Bir de dili çok eski. Bugün gençlerin anlamasına imkân yok. Fikret'in, Namık Kemal'in o kuşaktaki insanların kullandığı dilde yüzde 30 Türkçe sözcük var; bugün yüzde 80, 90. Öbürleri Farsça, Arapça. Fikret, Türkçe yazmıyor mu? Yazıyor. Ama öyle ağdalı bir dil kullanıyor ki... Moda böyle, herkes öyle yazıyor. Bütün Servet-i Fünuncular öyle yazıyor. Edebiyat-ı Cedide öyle, Tanzimat öyle. Yani hepsi öyle, ama o dil bugün anlaşılmıyor. Onu Türkçeye çevirdiğin zaman aa bir şeyler keşfediyorsun. Bambaşka bir adam çıkıyor. Yaşayan, bugün yazılmış gibi güncel şiirler çıkıyor. Ben bunu sevdim. Birçok sevdiğim şiirin Türkçesini de yazmaya çalıştım bazı kaynaklardan da yararlanarak."

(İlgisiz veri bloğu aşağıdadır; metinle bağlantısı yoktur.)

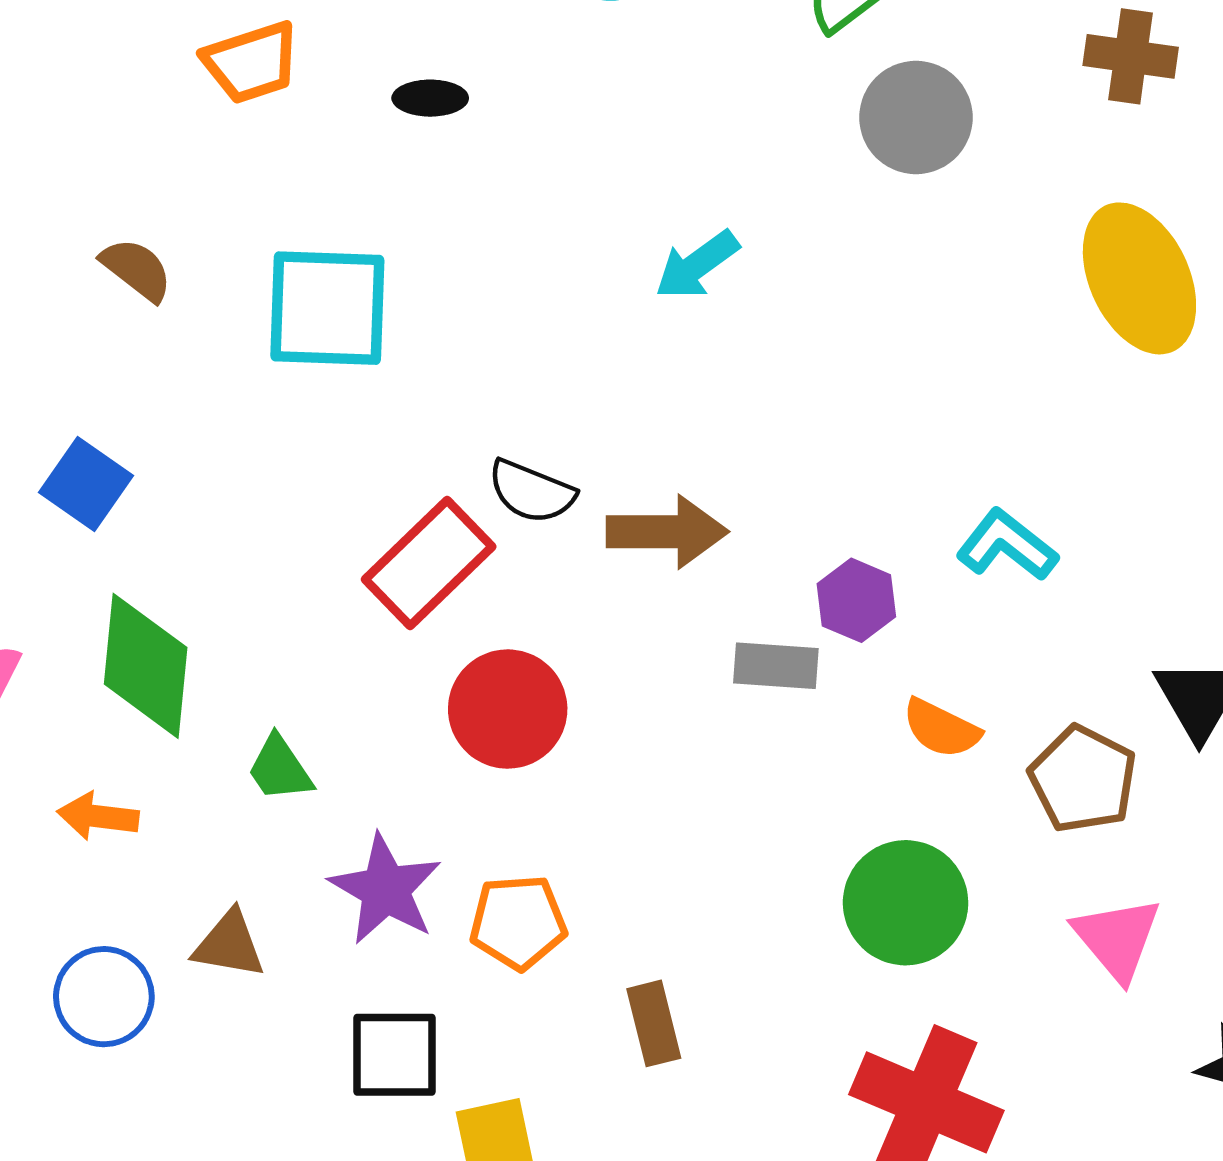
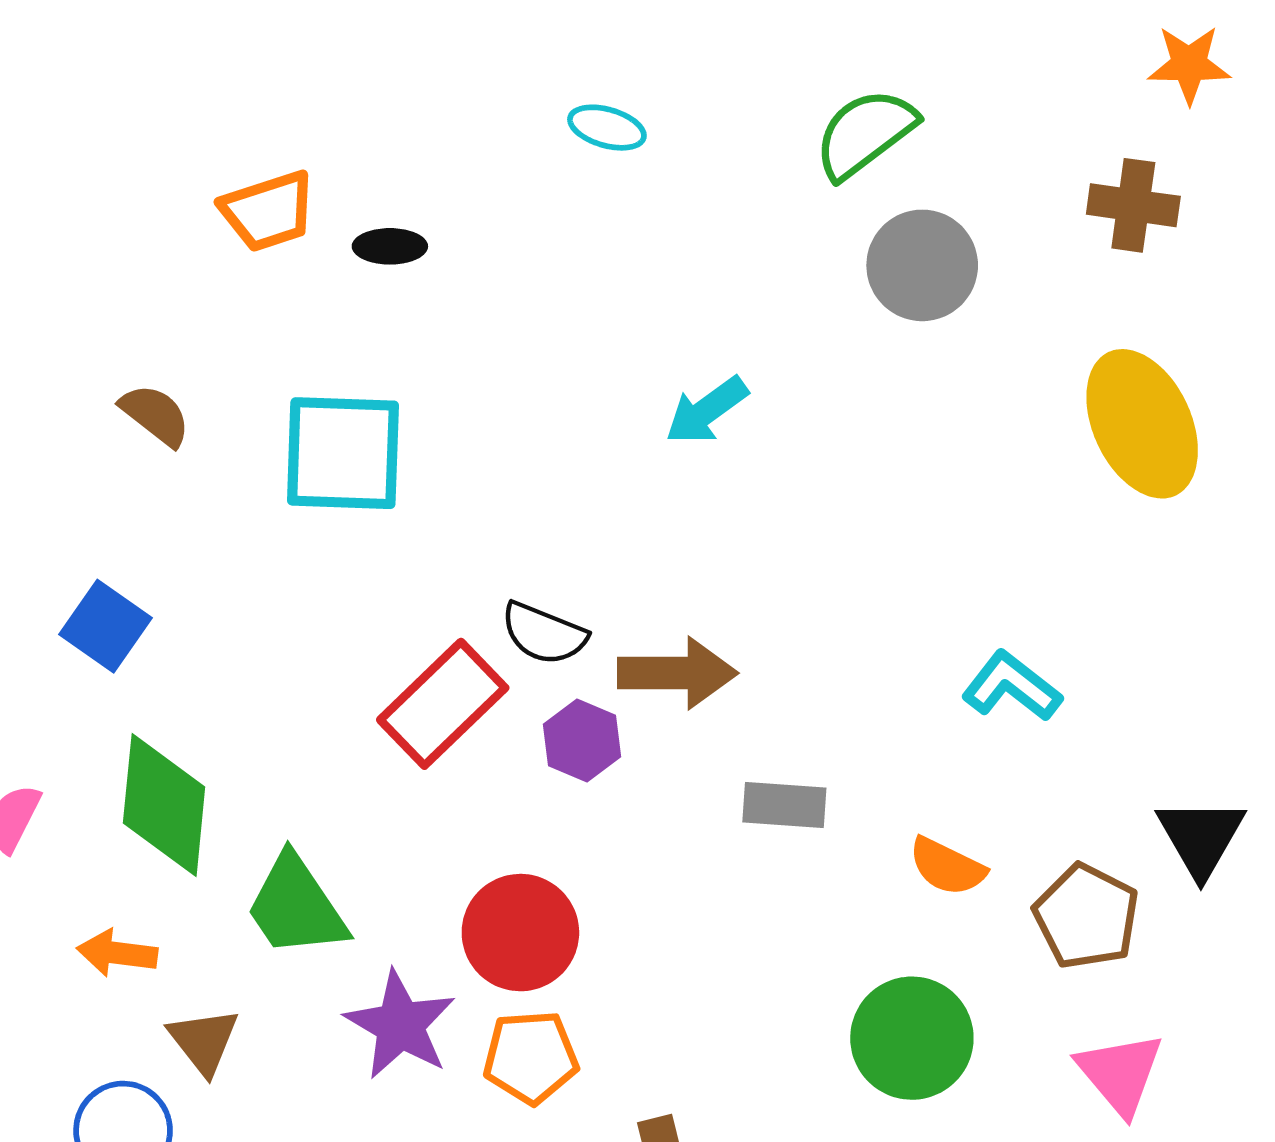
black ellipse: (430, 98) -> (390, 246), moved
purple hexagon: (856, 600) -> (582, 740), moved
red circle: (508, 709) -> (520, 933), moved
green trapezoid: (280, 769) -> (296, 906), size x1.6
brown triangle: (229, 944) -> (204, 1041), moved, turned 42

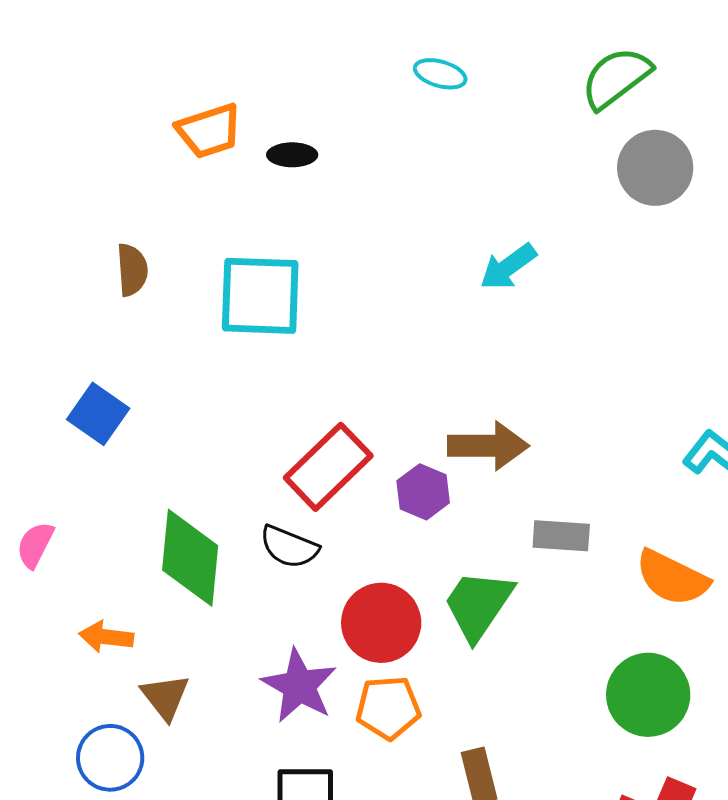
brown semicircle: (155, 415) -> (132, 270), turned 48
black semicircle: (544, 633) -> (289, 547), moved
green diamond: (164, 805) -> (190, 558), moved
orange semicircle: (947, 867) -> (672, 578), size x1.4
green trapezoid: (296, 906) -> (478, 605), moved, turned 68

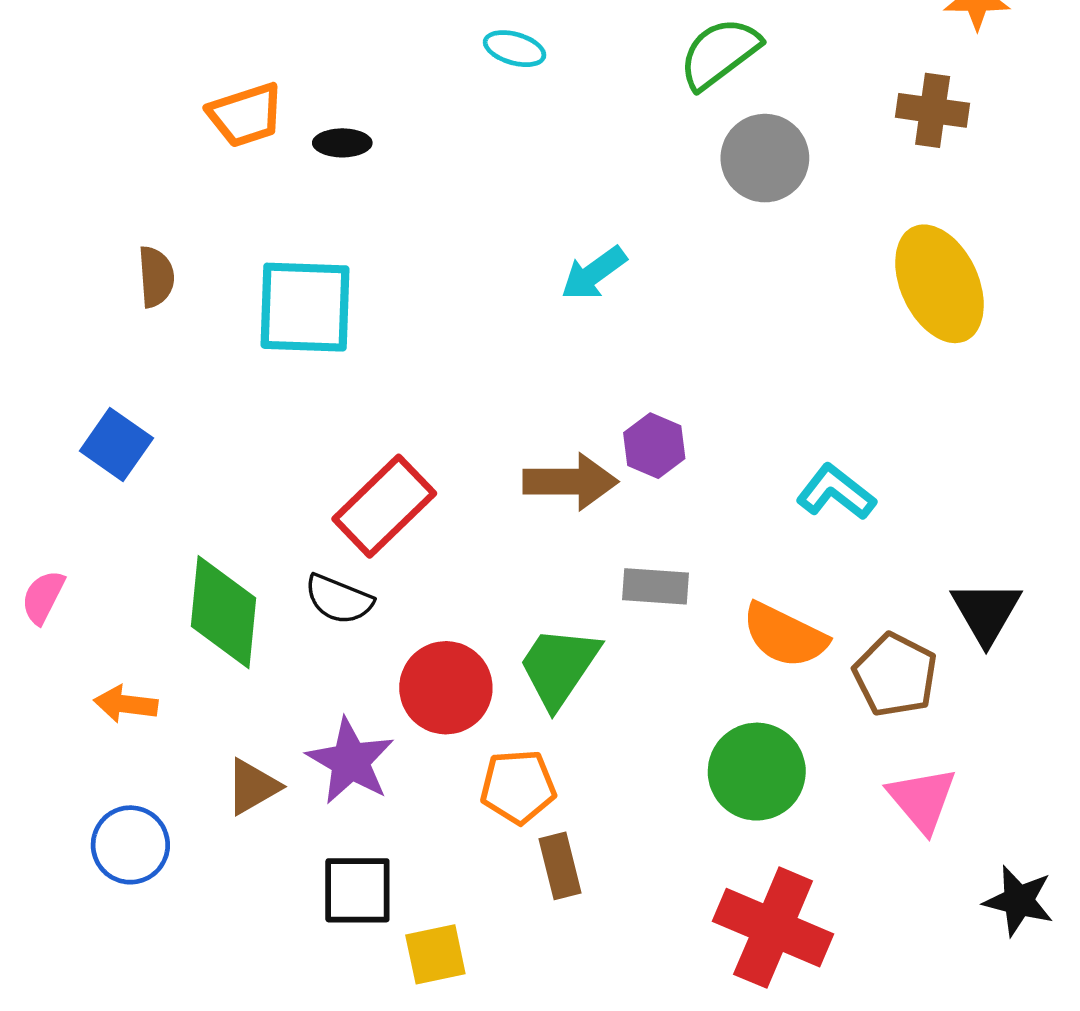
purple hexagon: (423, 492) -> (654, 446), moved
brown triangle: (165, 697) -> (253, 787), moved, turned 38
orange pentagon: (388, 708) -> (518, 787), moved

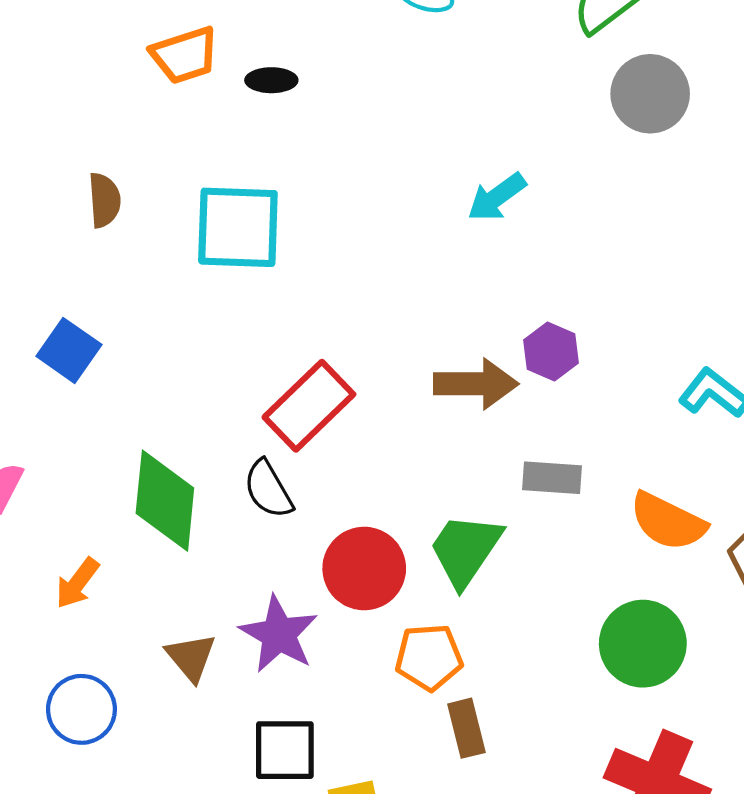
black semicircle: (339, 599) -> (268, 489), turned 38
orange arrow: (126, 704) -> (77, 583), turned -60
brown triangle: (253, 787) -> (191, 657), turned -40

Vurguladığınız gibi yaşamı hakkında pek bir şey bilinmiyor Fikret'in. Galatasaray'da okumuş, orada öğretmenlik, müdürlük yapmış, Aşiyan'a çekilmiş, 49 yaşında ölmüş. İyi ama bu adamın özel yaşamı nasıldı, neler yaptı bunlar yok. Yani karakterini yıllar sonra sizin kitabınızdan öğrenebiliyoruz...

"Ben bunları araştırdım. Yani nereden araştırdım. Bir defa yazılan kitaplarda dediğim gibi özel yaşamı hakkında pek bir şey yok, ama bazı mektuplarda, bazı anılarda buldum. Ruşen Eşref'in (Ünaydın) anıları, Halit Ziya'nın (Uşaklıgil), Ahmet İhsan'ın (Tokgöz) anıları gibi. Bu anılarda bir de baktım Fikret'ten bahsediyorlar, onu daha sıcak insan olarak tanıyorsunuz oralarda. Ben, onları yakalamaya çalıştım."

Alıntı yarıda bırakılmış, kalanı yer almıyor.